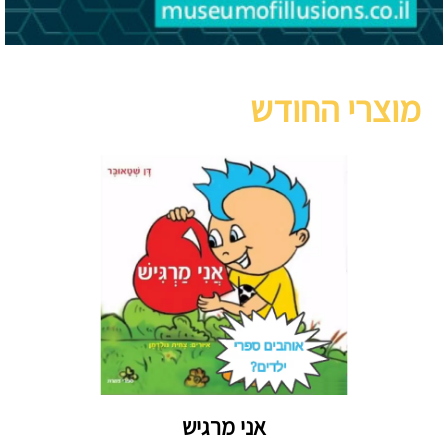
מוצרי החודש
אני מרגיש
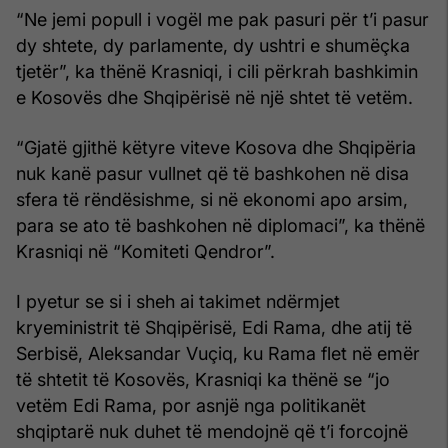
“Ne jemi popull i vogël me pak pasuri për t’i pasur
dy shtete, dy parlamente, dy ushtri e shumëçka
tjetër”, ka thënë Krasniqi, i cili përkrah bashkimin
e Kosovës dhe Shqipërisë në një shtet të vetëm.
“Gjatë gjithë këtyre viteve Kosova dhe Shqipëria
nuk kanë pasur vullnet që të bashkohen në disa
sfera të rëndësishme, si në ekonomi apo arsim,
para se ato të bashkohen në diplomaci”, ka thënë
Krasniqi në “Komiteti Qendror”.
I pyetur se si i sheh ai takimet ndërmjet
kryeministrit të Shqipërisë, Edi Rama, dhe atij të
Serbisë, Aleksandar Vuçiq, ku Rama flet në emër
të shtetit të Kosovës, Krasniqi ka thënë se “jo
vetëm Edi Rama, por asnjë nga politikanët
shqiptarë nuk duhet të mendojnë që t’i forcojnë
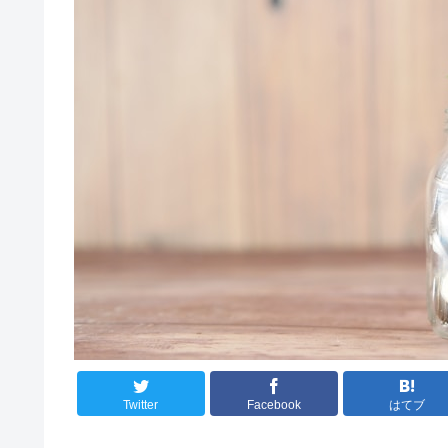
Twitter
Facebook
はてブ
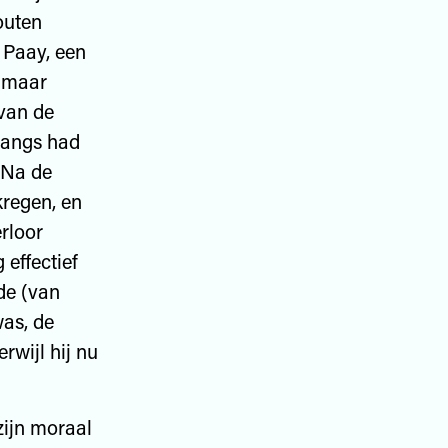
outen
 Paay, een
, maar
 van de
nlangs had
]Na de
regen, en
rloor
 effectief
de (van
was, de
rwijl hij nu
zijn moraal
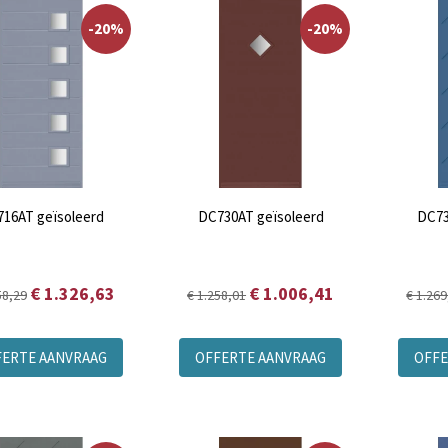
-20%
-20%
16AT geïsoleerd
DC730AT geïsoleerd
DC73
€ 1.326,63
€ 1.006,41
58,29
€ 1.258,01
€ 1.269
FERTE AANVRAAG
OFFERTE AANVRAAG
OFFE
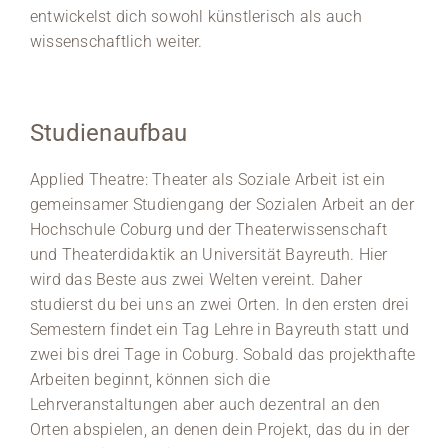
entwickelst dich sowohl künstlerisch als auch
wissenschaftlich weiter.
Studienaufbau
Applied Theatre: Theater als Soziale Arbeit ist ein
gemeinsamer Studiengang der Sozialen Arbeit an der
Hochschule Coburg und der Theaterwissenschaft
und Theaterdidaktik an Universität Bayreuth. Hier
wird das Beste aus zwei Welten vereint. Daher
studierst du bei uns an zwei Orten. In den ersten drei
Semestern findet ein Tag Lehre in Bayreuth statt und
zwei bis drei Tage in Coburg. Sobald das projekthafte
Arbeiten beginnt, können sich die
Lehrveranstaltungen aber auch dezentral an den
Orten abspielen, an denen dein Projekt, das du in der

····················

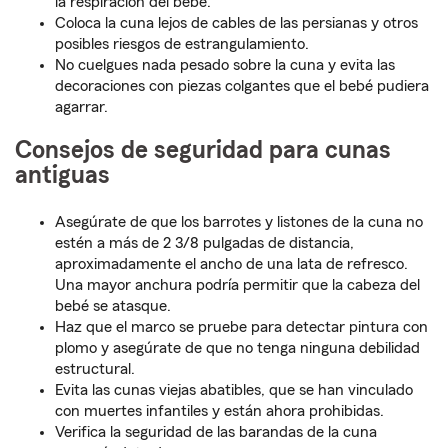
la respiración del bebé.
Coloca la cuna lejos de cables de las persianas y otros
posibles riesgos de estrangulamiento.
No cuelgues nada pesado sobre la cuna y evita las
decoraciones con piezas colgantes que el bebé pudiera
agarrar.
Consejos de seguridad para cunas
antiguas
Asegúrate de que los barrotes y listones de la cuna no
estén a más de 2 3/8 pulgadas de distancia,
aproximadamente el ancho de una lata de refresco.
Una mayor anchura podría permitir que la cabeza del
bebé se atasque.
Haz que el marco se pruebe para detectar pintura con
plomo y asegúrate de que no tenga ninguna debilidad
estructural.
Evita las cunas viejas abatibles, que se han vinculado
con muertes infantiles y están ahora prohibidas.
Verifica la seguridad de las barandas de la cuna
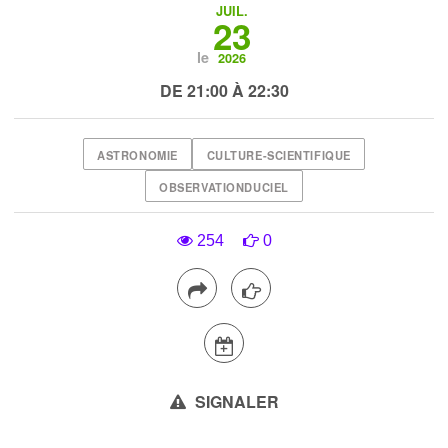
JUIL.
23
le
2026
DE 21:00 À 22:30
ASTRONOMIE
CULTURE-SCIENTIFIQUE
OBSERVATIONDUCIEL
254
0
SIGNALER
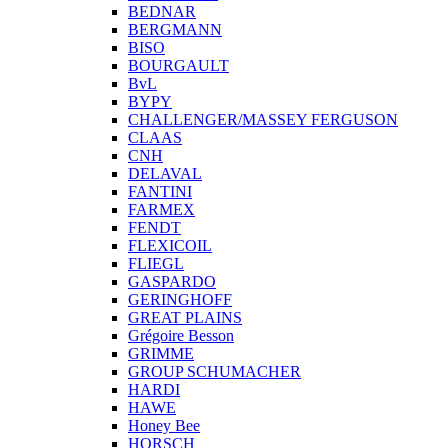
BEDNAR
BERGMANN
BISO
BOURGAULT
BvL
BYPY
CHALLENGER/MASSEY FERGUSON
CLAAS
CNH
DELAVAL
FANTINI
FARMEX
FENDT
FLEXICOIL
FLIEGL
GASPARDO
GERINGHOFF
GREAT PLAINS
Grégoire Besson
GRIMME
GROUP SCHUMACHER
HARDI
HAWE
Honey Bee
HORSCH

····················

__ACTION ITEM__.
The material above holds pictures; leave them out. Repeat exactly the lines from the one containing "nuk kanë pasur" through the one containing "studierst du bei", and nothing else.

__SOLUTION__.
nuk kanë pasur vullnet që të bashkohen në disa
sfera të rëndësishme, si në ekonomi apo arsim,
para se ato të bashkohen në diplomaci”, ka thënë
Krasniqi në “Komiteti Qendror”.
I pyetur se si i sheh ai takimet ndërmjet
kryeministrit të Shqipërisë, Edi Rama, dhe atij të
Serbisë, Aleksandar Vuçiq, ku Rama flet në emër
të shtetit të Kosovës, Krasniqi ka thënë se “jo
vetëm Edi Rama, por asnjë nga politikanët
shqiptarë nuk duhet të mendojnë që t’i forcojnë
Twitter
Facebook
はてブ
outen
 Paay, een
, maar
 van de
nlangs had
]Na de
regen, en
rloor
 effectief
de (van
was, de
rwijl hij nu
zijn moraal
-20%
-20%
16AT geïsoleerd
DC730AT geïsoleerd
DC73
€ 1.326,63
€ 1.006,41
58,29
€ 1.258,01
€ 1.269
FERTE AANVRAAG
OFFERTE AANVRAAG
OFFE
entwickelst dich sowohl künstlerisch als auch
wissenschaftlich weiter.
Studienaufbau
Applied Theatre: Theater als Soziale Arbeit ist ein
gemeinsamer Studiengang der Sozialen Arbeit an der
Hochschule Coburg und der Theaterwissenschaft
und Theaterdidaktik an Universität Bayreuth. Hier
wird das Beste aus zwei Welten vereint. Daher
studierst du bei uns an zwei Orten. In den ersten drei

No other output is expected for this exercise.